Madagascar heavy-oil project stalled
Madagascar Oil shares suspended on London’s Aim; development of 1bn-barrel Tsimiroro field under threat
MADAGASCAR Oil’s woes seem no nearer resolution – and its shares remain suspended – despite news that it remains in talks with the Madagascar authorities over the fate of its heavy-oil assets in the country.
In mid-December, having just raised £50.5m from an initial public offering on London’s Alternative Investment Market, the company was forced to suspend its shares after the Madagascar government said it was interested in compulsorily buying all the blocks controlled by Madgascar Oil, with no guarantee that it would pay the market price for the assets.
On 8 February, the company issued a statement revealing that it remains in talks with the ministry of mines and hydrocarbons and that the ministry is conducting an audit to establish whether Madagascar Oil has complied with the terms of the production-sharing contract (PSC) that governs the development of the company’s Tsimiroro heavy oilfield – the asset is vital to the company’s immediate prospects.
Mamy Ratovomalala, the mines and hydrocarbons minister, told Madagascar Oil on 26 January that the audit was “not a cause for concern” and that the company should be able to return to discuss the results around a month later, according to the firm.
While Madagascar Oil says it is confident the audit will show it has complied with the PSC terms, it remains “extremely concerned” by the delays caused by the government’s intervention and that its shares would remain suspended.
“The inevitable consequence of the ministry’s prior actions, and now the added effect of the announced audit, is a further delay in our ability to proceed with the significant work planned for 2011,” Mark Weller, the firm’s chief operating officer, said.
It is unclear whether the ministry is trying to extract improved PSC terms and, if so, what they might be – the government has been starved of cash since donors suspended aid following a peaceful coup last year. A Madagascar Oil spokesman declined to elaborate further on the nature of the talks.

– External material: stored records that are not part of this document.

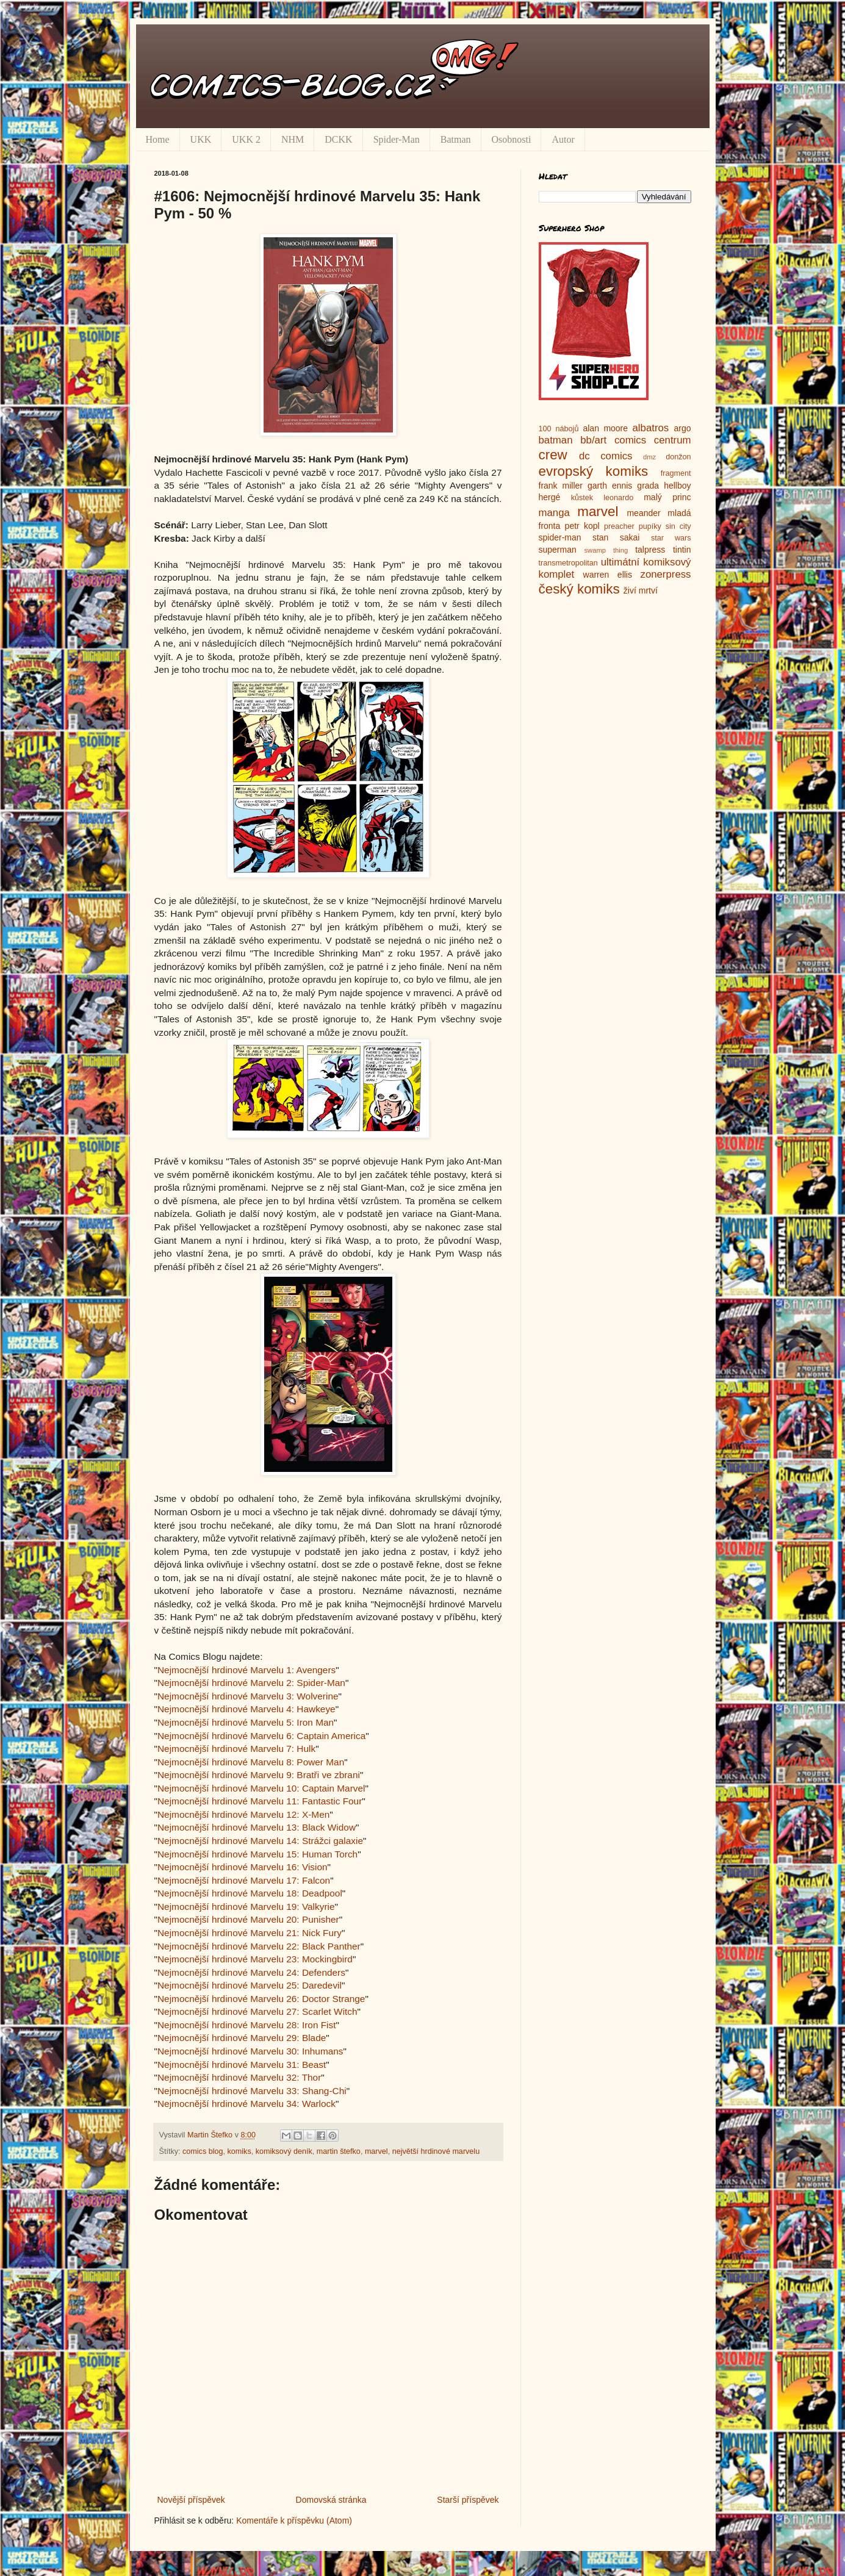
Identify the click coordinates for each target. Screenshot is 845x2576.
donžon (678, 457)
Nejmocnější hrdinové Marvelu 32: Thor (239, 2077)
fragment (676, 473)
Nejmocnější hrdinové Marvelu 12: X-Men (243, 1814)
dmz (649, 457)
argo (682, 428)
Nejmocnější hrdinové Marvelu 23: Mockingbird (255, 1959)
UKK (201, 139)
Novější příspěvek (191, 2500)
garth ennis (610, 485)
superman (558, 549)
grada (648, 485)
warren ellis (607, 574)
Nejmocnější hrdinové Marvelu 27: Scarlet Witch (257, 2011)
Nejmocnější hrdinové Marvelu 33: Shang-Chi (252, 2091)
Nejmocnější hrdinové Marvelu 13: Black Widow (256, 1827)
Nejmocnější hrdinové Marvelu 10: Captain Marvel (261, 1788)
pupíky (650, 526)
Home (158, 139)
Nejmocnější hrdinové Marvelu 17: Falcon (243, 1880)
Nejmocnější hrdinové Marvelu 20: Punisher (248, 1919)
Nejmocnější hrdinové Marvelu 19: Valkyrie (246, 1906)
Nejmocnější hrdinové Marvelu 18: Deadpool (249, 1893)
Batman (455, 139)
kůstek (582, 497)
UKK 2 (246, 139)
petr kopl (582, 526)
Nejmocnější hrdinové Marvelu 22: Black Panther (259, 1946)
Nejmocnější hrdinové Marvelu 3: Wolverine (248, 1696)
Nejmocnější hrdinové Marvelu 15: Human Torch (257, 1854)
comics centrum (652, 440)
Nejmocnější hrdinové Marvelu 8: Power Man (250, 1762)
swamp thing (606, 550)
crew (553, 454)
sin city (678, 526)
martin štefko (339, 2151)
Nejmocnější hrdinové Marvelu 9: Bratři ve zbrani (258, 1775)
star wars (671, 538)
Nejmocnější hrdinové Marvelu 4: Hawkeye (246, 1709)
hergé (550, 497)
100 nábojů (559, 429)
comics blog (202, 2151)
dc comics (606, 456)
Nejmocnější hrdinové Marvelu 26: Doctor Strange (261, 1998)
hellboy (677, 485)
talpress (650, 549)
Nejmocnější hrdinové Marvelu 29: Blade (241, 2037)
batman (556, 440)
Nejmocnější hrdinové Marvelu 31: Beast (241, 2064)
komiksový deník (284, 2151)
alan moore (605, 428)
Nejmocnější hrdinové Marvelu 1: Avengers (246, 1670)
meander (643, 513)
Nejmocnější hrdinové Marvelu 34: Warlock (246, 2103)
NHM (292, 139)
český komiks (579, 589)
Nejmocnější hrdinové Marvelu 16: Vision (242, 1867)
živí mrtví (641, 590)
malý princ (667, 497)
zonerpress (665, 574)
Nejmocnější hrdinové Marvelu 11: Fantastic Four (259, 1801)
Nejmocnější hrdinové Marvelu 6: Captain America (261, 1736)
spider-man (560, 537)
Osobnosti (511, 139)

Under the existing PSC, Madagascar Oil would receive an allocation of 75-90% of production for capital reimbursement until capital payout, in return for putting up all the funding for the project, says the firm. The balance is then split on a sliding scale that gradually moves in the state’s favour over time. All oil sales after costs are recouped would be subject to taxes totalling around 30%. A royalty starting at 4% would also payable on all sales.
The company says “best estimate” reserves in its Tsimiroro field amount to 0.965bn barrels of heavy oil in known structures, and that there is over 0.780bn barrels of potential in prospective, adjacent structures on the block.

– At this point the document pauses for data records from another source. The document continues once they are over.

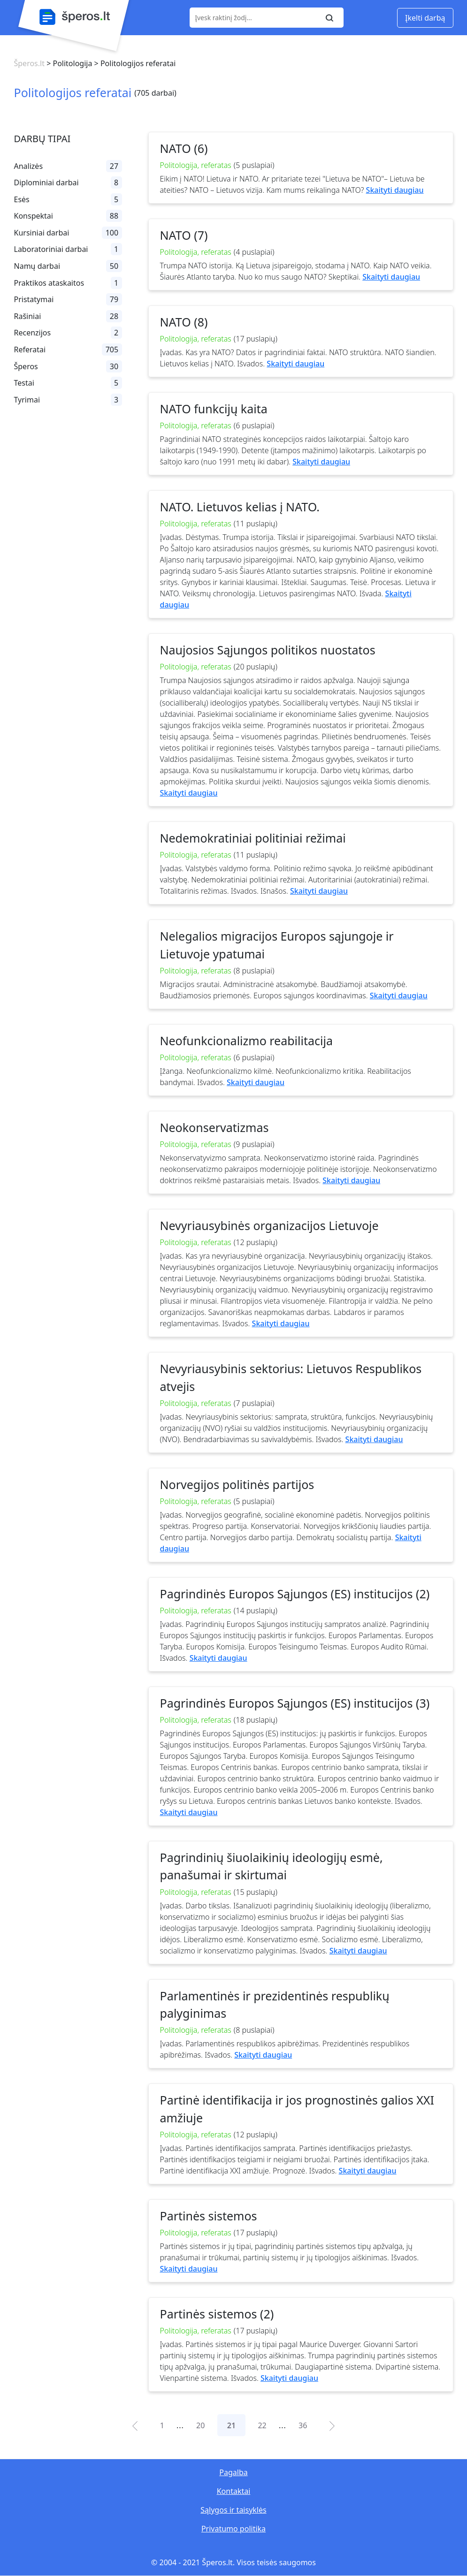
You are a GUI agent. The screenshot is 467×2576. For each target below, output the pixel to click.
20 (200, 2425)
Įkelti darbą (425, 18)
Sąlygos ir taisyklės (233, 2510)
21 (231, 2425)
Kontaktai (234, 2491)
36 (303, 2425)
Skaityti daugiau (395, 190)
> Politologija (68, 63)
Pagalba (233, 2472)
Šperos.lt (29, 63)
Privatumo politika (233, 2528)
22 (262, 2425)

Ratovomalala has said the government is not interested in playing a hands-on role in the sector. In mid-January he told concerned members of the country’s professional association of upstream oil companies – including representatives of Total and Tullow – that the government did not want to become a player in the oil sector.
“However, the role of the government is to ensure we get concrete results. For this reason, the government is under obligation to work only with serious companies,” he said, according to the Midi Madigasikara newspaper.
So far, it is only the fields controlled by Madagascar Oil that have come under government scrutiny. Bemolanga, another heavy oilfield in which the firm has a 40% stake, but which is controlled by Total, has received the same treatment – reflecting, say regional analysts, the government’s unwillingness to take on a company based in France, the former colonial power and main bilateral donor.